Her house was her pride and joy. Nice expression, pride and joy. It didn’t matter who entered her lovely Victorian home, it only mattered that she could read on their faces how they envied her. How perfectly comfortable everything looked. That’s the thing about fine things, they couldn’t alienate, they had to invite, as hers did. Her garage sale finds had to whisper their desire to be picked up. Her paintings had to demand pleasing stares and the cushions on her chairs had to long for a derrière to deflate their puff. Nothing could utter pretension or scream ‘Go Away.’ 

Clarissa Blackwell was very much like her house. She demanded notice, as well. Though she was soft spoken and never did anything out of the ordinary, people stared at her. They assumed she must be somebody, like a movie star or surely someone they’d seen on television, like a famous female sports figure. Maybe something or other to the president? A newscaster? They were always a bit distressed to learn that she was no one, no one famous that is. 
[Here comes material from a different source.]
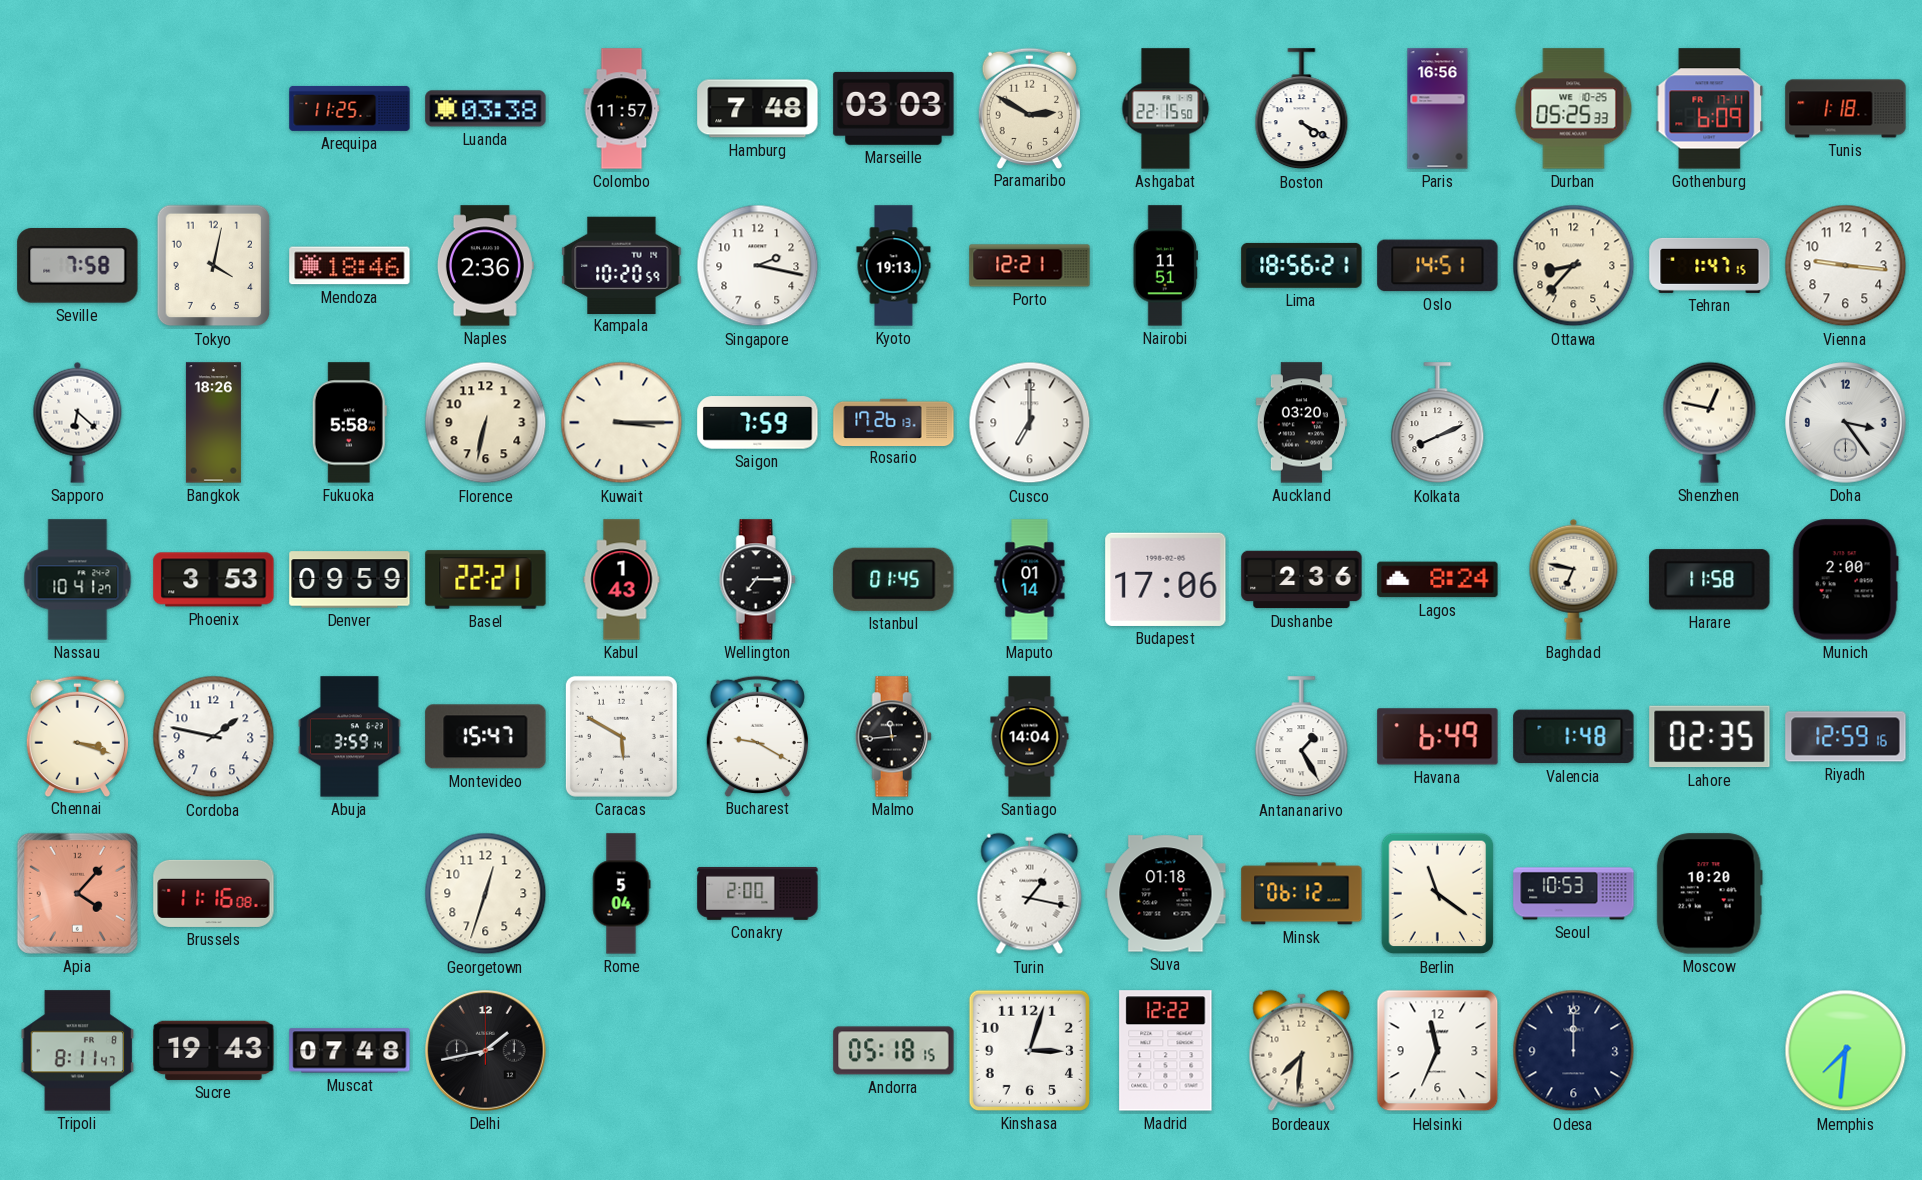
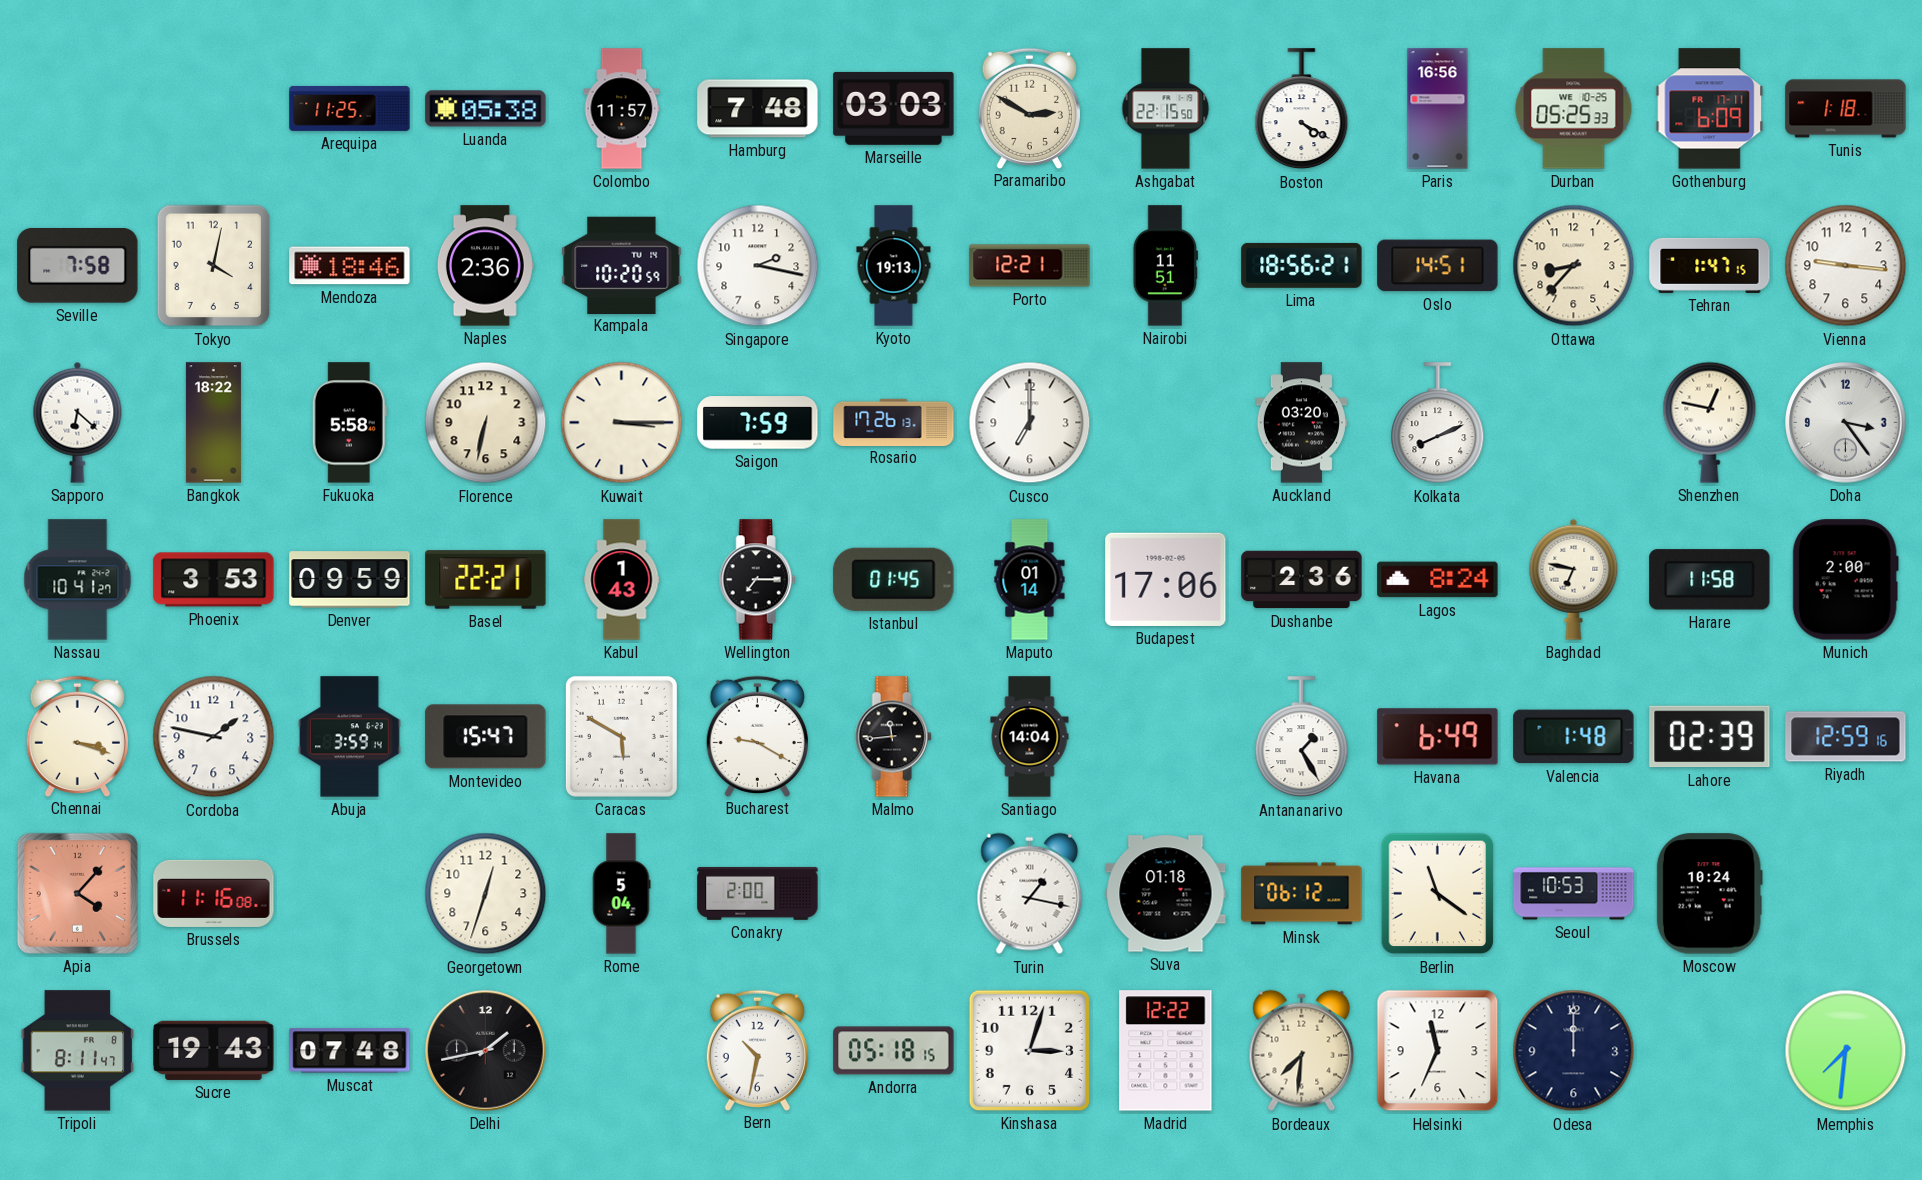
Luanda: 03:38 -> 05:38
Bangkok: 18:26 -> 18:22
Lahore: 02:35 -> 02:39
Moscow: 10:20 -> 10:24
Bern: none -> 10:32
Clarissa had the look of a woman who grew up well, the look of confidence, poise, flair, even though the way she felt inside was often a contradiction to her external presence. She was grateful that her intelligent face made her appear worldly and wise. She would have preferred being beautiful to looking as if she were perpetually sucking on sour drops. She would have welcomed a very straight aquiline nose to the one she had, it naturally turned up, nothing she could do about it. But it gave her a condescending demeanor as if she were constantly sniffing something foul. But when Clarissa smiled, she became approachable, like her house and all things in it. Clarissa made a point to smile often. 

She was approaching sixty-six, a little secret she kept from others. Well, why shouldn’t she? She believed that the body was a temple one should treat with respect. She looked much younger, she was sure, because her temple of a body had not been abused for years. She ate foods that did not oink or go moo, and she power walked the distance between Summerford and Edgefield two or three times a week, a good mile and a half. Well, she power walked in between stopping at garage sales, visiting a friend or two, and lunching at her favorite coffee shop in Edgefield.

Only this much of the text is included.